Work request: Consider the entries given below. Count the lines that include "powinny" and give only the count.

++++++++++

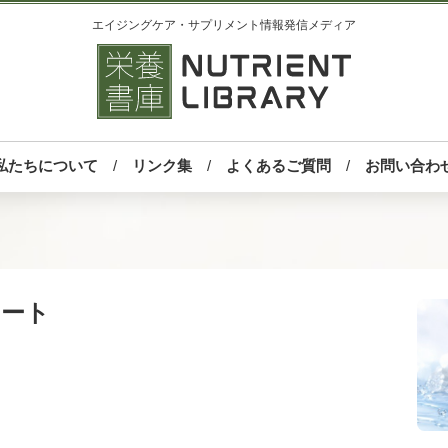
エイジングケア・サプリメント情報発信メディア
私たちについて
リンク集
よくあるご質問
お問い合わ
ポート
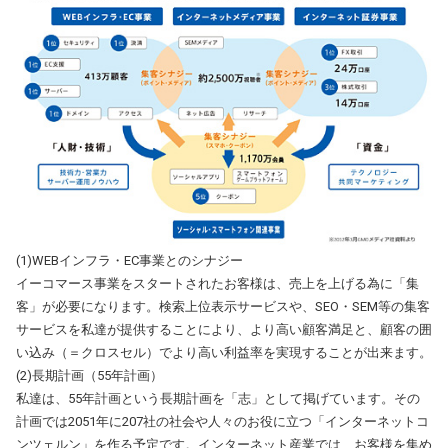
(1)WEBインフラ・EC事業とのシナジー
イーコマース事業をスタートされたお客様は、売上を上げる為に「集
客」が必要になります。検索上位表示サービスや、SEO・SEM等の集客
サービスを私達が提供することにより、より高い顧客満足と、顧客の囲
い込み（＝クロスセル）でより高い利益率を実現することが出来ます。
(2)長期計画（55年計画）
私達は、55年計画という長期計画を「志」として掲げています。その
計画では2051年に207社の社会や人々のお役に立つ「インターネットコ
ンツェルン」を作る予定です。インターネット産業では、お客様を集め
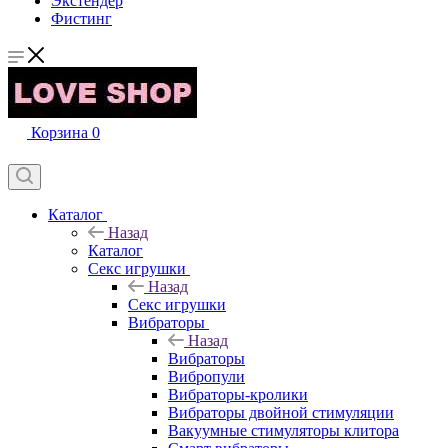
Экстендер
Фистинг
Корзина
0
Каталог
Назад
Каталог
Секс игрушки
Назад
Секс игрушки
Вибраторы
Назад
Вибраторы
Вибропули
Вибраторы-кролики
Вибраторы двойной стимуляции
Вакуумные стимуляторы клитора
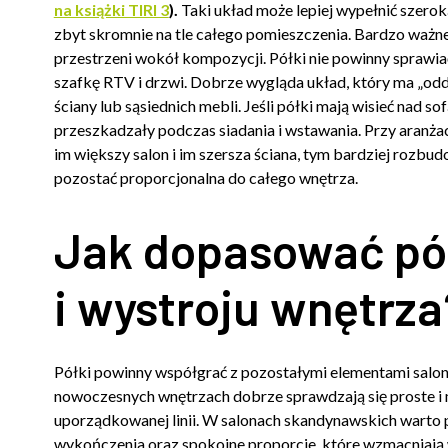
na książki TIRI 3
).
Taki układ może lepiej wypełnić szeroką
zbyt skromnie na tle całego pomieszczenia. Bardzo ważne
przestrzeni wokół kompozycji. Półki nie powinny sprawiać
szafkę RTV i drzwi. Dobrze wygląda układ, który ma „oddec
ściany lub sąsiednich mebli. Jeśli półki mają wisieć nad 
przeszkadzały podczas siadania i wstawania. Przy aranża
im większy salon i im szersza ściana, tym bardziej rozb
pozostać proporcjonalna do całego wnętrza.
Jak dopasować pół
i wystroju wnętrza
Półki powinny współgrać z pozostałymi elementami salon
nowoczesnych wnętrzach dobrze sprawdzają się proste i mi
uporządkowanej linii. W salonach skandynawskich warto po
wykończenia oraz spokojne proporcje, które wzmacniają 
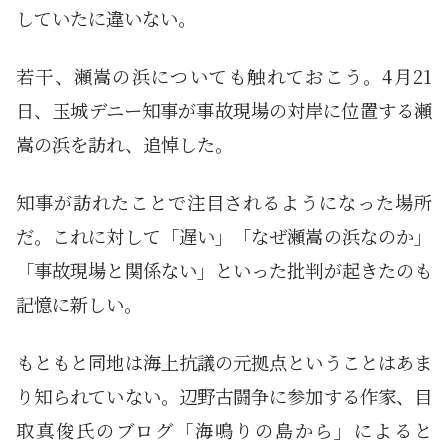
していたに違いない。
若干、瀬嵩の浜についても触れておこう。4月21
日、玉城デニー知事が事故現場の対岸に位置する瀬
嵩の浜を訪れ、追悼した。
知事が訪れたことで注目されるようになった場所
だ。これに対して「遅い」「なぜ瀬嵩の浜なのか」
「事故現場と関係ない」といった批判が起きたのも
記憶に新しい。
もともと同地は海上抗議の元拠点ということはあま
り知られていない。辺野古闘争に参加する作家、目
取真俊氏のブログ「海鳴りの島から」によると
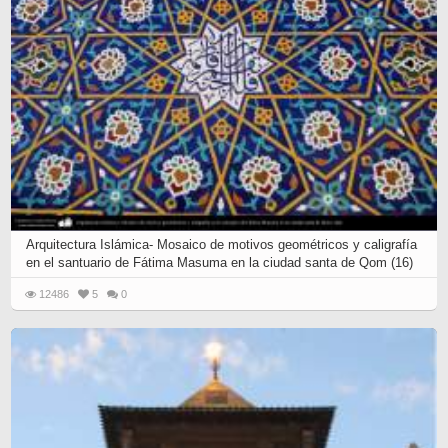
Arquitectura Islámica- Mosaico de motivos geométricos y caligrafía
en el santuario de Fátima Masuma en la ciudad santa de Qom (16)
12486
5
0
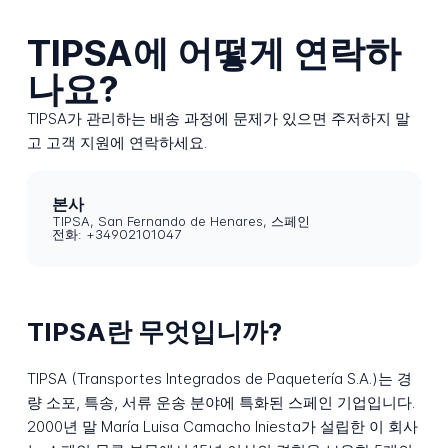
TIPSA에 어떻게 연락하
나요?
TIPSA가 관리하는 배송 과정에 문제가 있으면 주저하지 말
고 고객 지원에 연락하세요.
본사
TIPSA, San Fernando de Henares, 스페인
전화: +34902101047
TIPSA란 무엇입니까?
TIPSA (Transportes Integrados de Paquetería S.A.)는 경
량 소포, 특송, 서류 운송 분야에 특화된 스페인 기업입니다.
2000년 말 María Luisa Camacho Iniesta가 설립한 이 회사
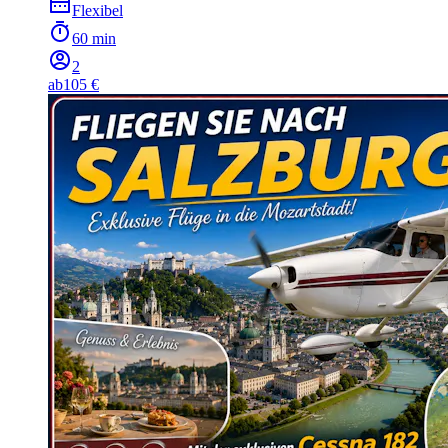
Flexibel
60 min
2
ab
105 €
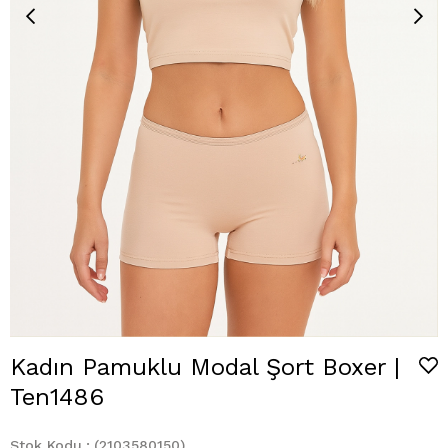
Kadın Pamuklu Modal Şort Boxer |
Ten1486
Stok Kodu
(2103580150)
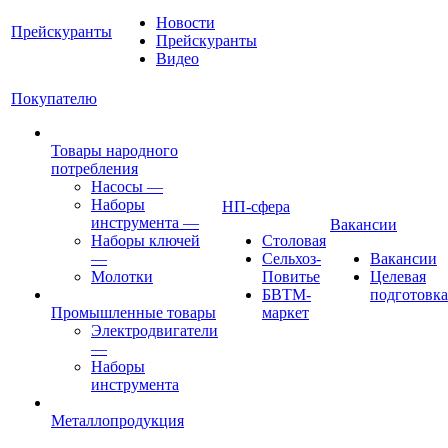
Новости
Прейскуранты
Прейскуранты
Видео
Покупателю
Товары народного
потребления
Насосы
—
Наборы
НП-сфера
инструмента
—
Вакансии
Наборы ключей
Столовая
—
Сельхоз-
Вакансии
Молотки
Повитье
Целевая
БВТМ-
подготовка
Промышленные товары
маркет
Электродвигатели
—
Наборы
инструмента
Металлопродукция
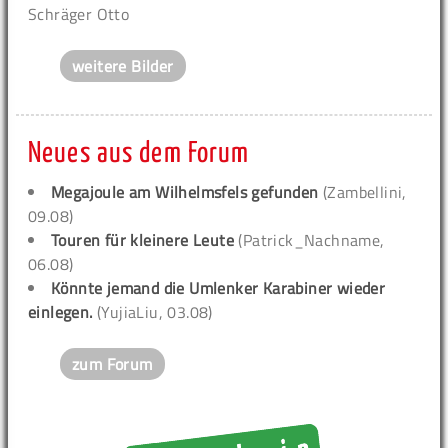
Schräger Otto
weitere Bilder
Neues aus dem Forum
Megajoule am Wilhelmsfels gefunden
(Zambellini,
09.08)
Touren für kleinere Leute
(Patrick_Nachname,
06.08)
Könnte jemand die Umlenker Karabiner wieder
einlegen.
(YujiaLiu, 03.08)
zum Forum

++++++++++

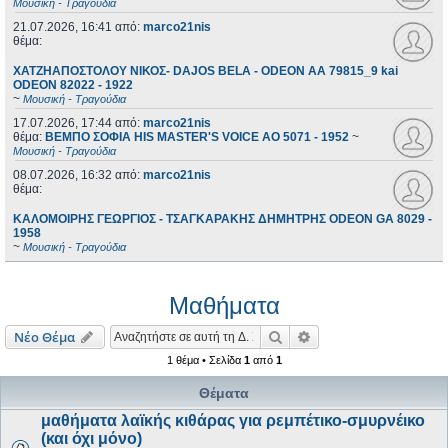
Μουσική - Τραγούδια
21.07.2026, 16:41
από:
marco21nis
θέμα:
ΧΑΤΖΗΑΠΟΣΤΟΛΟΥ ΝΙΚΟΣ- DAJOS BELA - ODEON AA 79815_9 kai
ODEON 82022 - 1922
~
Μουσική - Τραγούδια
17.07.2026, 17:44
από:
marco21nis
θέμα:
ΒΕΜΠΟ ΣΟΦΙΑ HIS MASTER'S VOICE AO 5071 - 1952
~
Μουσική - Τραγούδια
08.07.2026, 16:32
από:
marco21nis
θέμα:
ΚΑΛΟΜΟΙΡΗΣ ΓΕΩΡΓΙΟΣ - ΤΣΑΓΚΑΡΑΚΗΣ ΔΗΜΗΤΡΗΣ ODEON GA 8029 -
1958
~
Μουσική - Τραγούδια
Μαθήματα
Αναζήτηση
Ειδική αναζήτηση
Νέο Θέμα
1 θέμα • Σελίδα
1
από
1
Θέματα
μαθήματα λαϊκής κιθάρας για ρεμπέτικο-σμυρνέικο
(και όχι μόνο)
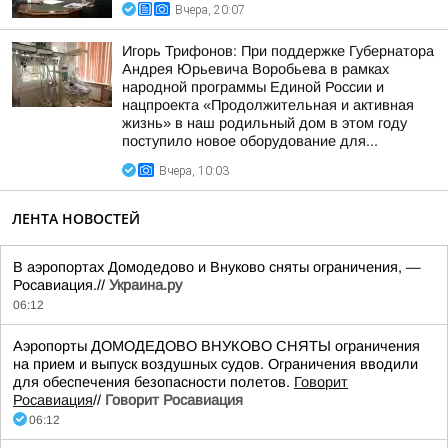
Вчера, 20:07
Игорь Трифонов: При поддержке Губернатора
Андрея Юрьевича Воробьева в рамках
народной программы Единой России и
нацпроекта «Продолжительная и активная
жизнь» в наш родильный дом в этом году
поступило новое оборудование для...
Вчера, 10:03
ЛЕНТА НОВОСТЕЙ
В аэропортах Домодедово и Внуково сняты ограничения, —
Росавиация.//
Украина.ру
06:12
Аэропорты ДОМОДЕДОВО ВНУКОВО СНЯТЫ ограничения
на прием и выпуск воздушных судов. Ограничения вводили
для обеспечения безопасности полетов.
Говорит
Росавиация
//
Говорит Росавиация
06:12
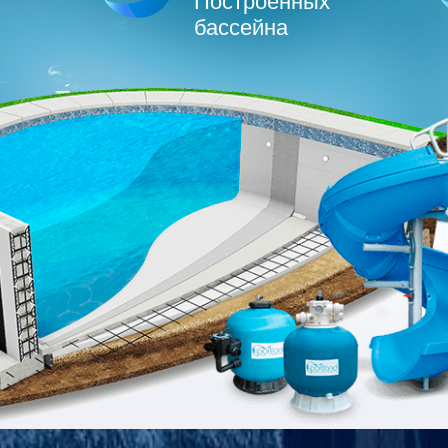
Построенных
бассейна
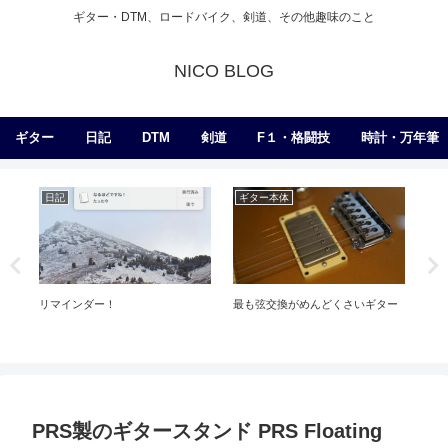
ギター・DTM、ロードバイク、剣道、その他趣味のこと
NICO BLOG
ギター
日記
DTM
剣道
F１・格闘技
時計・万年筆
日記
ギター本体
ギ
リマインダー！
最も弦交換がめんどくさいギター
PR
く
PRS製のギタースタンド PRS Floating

++++++++++

Response to this task: 2